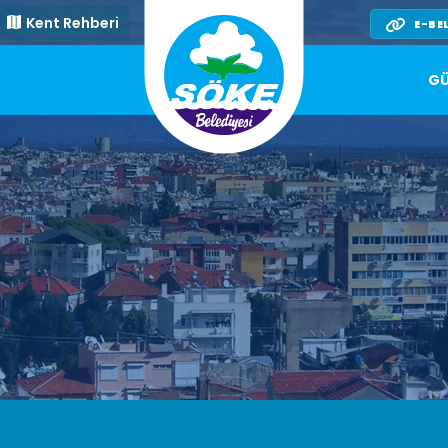
Kent Rehberi
E-BE
GÜ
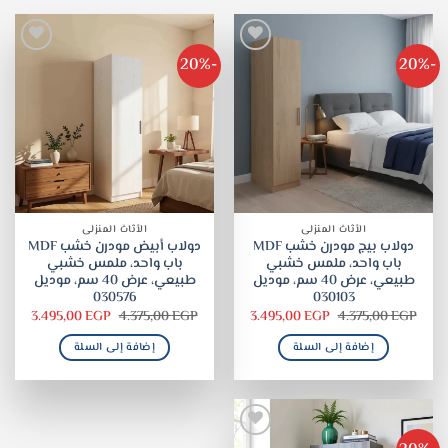
-20%
-20%
الأثاث المنزلى
الأثاث المنزلى
دولاب بيج مودرن خشب MDF
دولاب أبيض مودرن خشب MDF
باب واحد، ملمس خشبي
باب واحد، ملمس خشبي
طبيعي، عرض 40 سم، موديل
طبيعي، عرض 40 سم، موديل
030576
030103
السعر
السعر
السعر
السعر
3.495,00
EGP
4.375,00
EGP
3.495,00
EGP
4.375,00
EGP
الأصلي
الحالي
الأصلي
الحالي
هو:
هو:
هو:
هو:
إضافة إلى السلة
إضافة إلى السلة
5,00 EGP.
4.375,00 EGP.
3.495,00 EGP.
4.375,00 EGP.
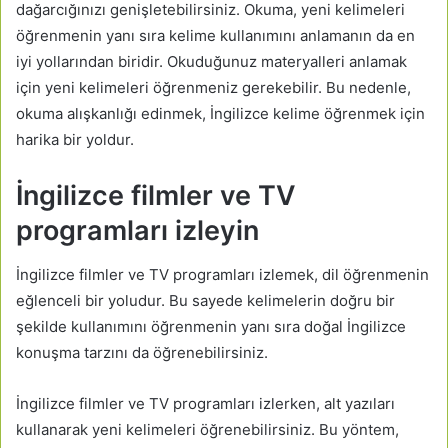
dağarcığınızı genişletebilirsiniz. Okuma, yeni kelimeleri
öğrenmenin yanı sıra kelime kullanımını anlamanın da en
iyi yollarından biridir. Okuduğunuz materyalleri anlamak
için yeni kelimeleri öğrenmeniz gerekebilir. Bu nedenle,
okuma alışkanlığı edinmek, İngilizce kelime öğrenmek için
harika bir yoldur.
İngilizce filmler ve TV
programları izleyin
İngilizce filmler ve TV programları izlemek, dil öğrenmenin
eğlenceli bir yoludur. Bu sayede kelimelerin doğru bir
şekilde kullanımını öğrenmenin yanı sıra doğal İngilizce
konuşma tarzını da öğrenebilirsiniz.
İngilizce filmler ve TV programları izlerken, alt yazıları
kullanarak yeni kelimeleri öğrenebilirsiniz. Bu yöntem,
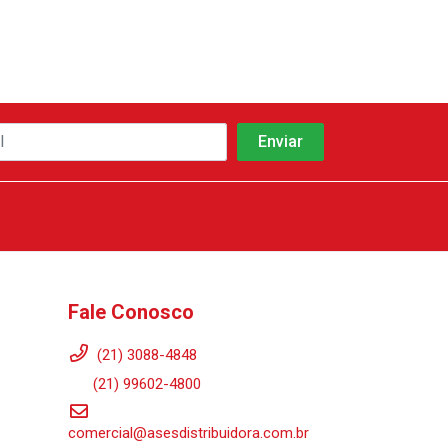
Fale Conosco
(21) 3088-4848
(21) 99602-4800
comercial@asesdistribuidora.com.br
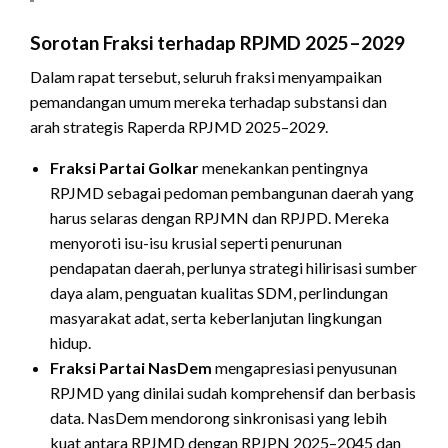
Sorotan Fraksi terhadap RPJMD 2025–2029
Dalam rapat tersebut, seluruh fraksi menyampaikan
pemandangan umum mereka terhadap substansi dan
arah strategis Raperda RPJMD 2025–2029.
Fraksi Partai Golkar
menekankan pentingnya
RPJMD sebagai pedoman pembangunan daerah yang
harus selaras dengan RPJMN dan RPJPD. Mereka
menyoroti isu-isu krusial seperti penurunan
pendapatan daerah, perlunya strategi hilirisasi sumber
daya alam, penguatan kualitas SDM, perlindungan
masyarakat adat, serta keberlanjutan lingkungan
hidup.
Fraksi Partai NasDem
mengapresiasi penyusunan
RPJMD yang dinilai sudah komprehensif dan berbasis
data. NasDem mendorong sinkronisasi yang lebih
kuat antara RPJMD dengan RPJPN 2025–2045 dan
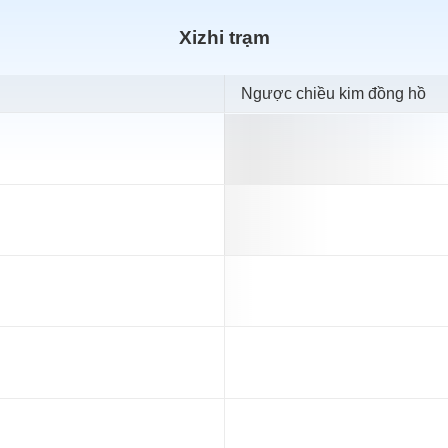
Xizhi trạm
Ngược chiều kim đồng hồ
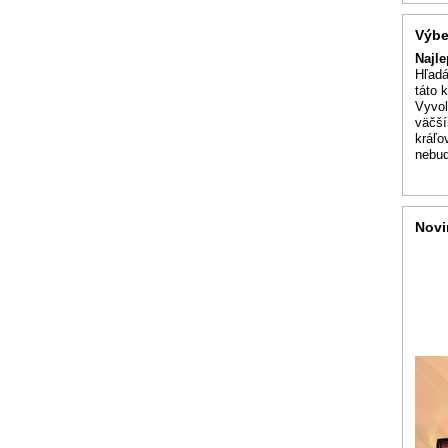
Výbe
Najle
Hľadá
táto 
Vyvol
väčší
kráľo
nebud
Novi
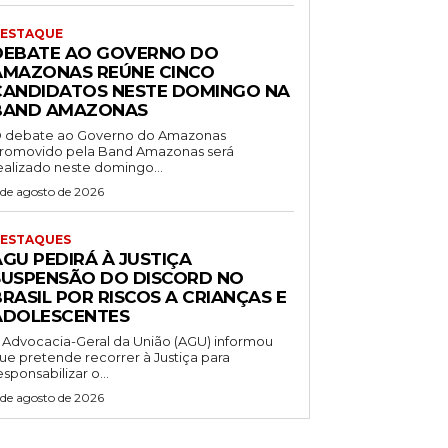
ESTAQUE
DEBATE AO GOVERNO DO
AMAZONAS REÚNE CINCO
CANDIDATOS NESTE DOMINGO NA
BAND AMAZONAS
 debate ao Governo do Amazonas
romovido pela Band Amazonas será
ealizado neste domingo...
 de agosto de 2026
ESTAQUES
AGU PEDIRÁ À JUSTIÇA
SUSPENSÃO DO DISCORD NO
RASIL POR RISCOS A CRIANÇAS E
ADOLESCENTES
 Advocacia-Geral da União (AGU) informou
ue pretende recorrer à Justiça para
esponsabilizar o...
 de agosto de 2026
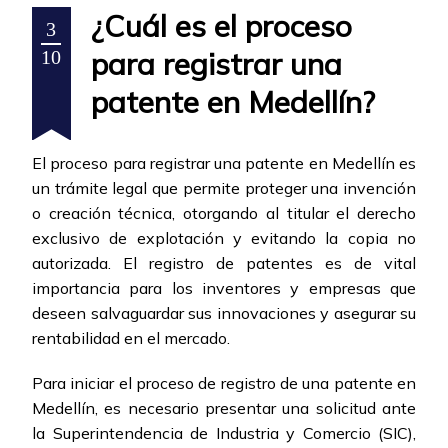
¿Cuál es el proceso
3
para registrar una
10
patente en Medellín?
El proceso para registrar una patente en Medellín es
un trámite legal que permite proteger una invención
o creación técnica, otorgando al titular el derecho
exclusivo de explotación y evitando la copia no
autorizada. El registro de patentes es de vital
importancia para los inventores y empresas que
deseen salvaguardar sus innovaciones y asegurar su
rentabilidad en el mercado.
Para iniciar el proceso de registro de una patente en
Medellín, es necesario presentar una solicitud ante
la Superintendencia de Industria y Comercio (SIC),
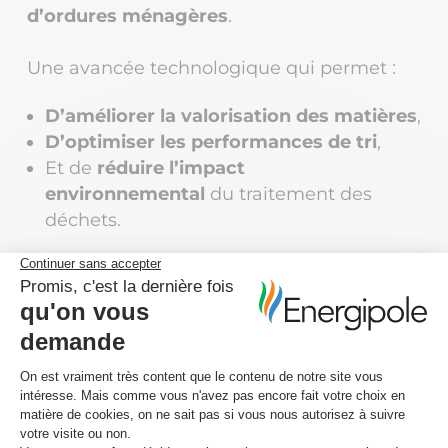
d’ordures ménagères
.
Une avancée technologique qui permet :
D’améliorer la valorisation des matières
,
D’optimiser les performances de tri
,
Et de
réduire l’impact
environnemental
du traitement des
déchets.
Une collaboration au service
de l’innovation durable
Cette réalisation illustre la
capacité
d’Energipole Solutions et de ses
partenaires
à développer des
solutions
industrielles intelligentes et durables
, au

....

### TASK GOAL
Without the pictures, please reproduce each line of the listing above exactly, from the first one through the line bearing "mengapresiasi penyusunan".

### SOLVED PROBLEM
Kent Rehberi
E-BE
GÜ
-20%
-20%
الأثاث المنزلى
الأثاث المنزلى
دولاب بيج مودرن خشب MDF
دولاب أبيض مودرن خشب MDF
باب واحد، ملمس خشبي
باب واحد، ملمس خشبي
طبيعي، عرض 40 سم، موديل
طبيعي، عرض 40 سم، موديل
030576
030103
السعر
السعر
السعر
السعر
3.495,00
EGP
4.375,00
EGP
3.495,00
EGP
4.375,00
EGP
الأصلي
الحالي
الأصلي
الحالي
هو:
هو:
هو:
هو:
إضافة إلى السلة
إضافة إلى السلة
5,00 EGP.
4.375,00 EGP.
3.495,00 EGP.
4.375,00 EGP.
dağarcığınızı genişletebilirsiniz. Okuma, yeni kelimeleri
öğrenmenin yanı sıra kelime kullanımını anlamanın da en
iyi yollarından biridir. Okuduğunuz materyalleri anlamak
için yeni kelimeleri öğrenmeniz gerekebilir. Bu nedenle,
okuma alışkanlığı edinmek, İngilizce kelime öğrenmek için
harika bir yoldur.
İngilizce filmler ve TV
programları izleyin
İngilizce filmler ve TV programları izlemek, dil öğrenmenin
eğlenceli bir yoludur. Bu sayede kelimelerin doğru bir
şekilde kullanımını öğrenmenin yanı sıra doğal İngilizce
konuşma tarzını da öğrenebilirsiniz.
İngilizce filmler ve TV programları izlerken, alt yazıları
kullanarak yeni kelimeleri öğrenebilirsiniz. Bu yöntem,
Fale Conosco
(21) 3088-4848
(21) 99602-4800
comercial@asesdistribuidora.com.br
Sorotan Fraksi terhadap RPJMD 2025–2029
Dalam rapat tersebut, seluruh fraksi menyampaikan
pemandangan umum mereka terhadap substansi dan
arah strategis Raperda RPJMD 2025–2029.
Fraksi Partai Golkar
menekankan pentingnya
RPJMD sebagai pedoman pembangunan daerah yang
harus selaras dengan RPJMN dan RPJPD. Mereka
menyoroti isu-isu krusial seperti penurunan
pendapatan daerah, perlunya strategi hilirisasi sumber
daya alam, penguatan kualitas SDM, perlindungan
masyarakat adat, serta keberlanjutan lingkungan
hidup.
Fraksi Partai NasDem
mengapresiasi penyusunan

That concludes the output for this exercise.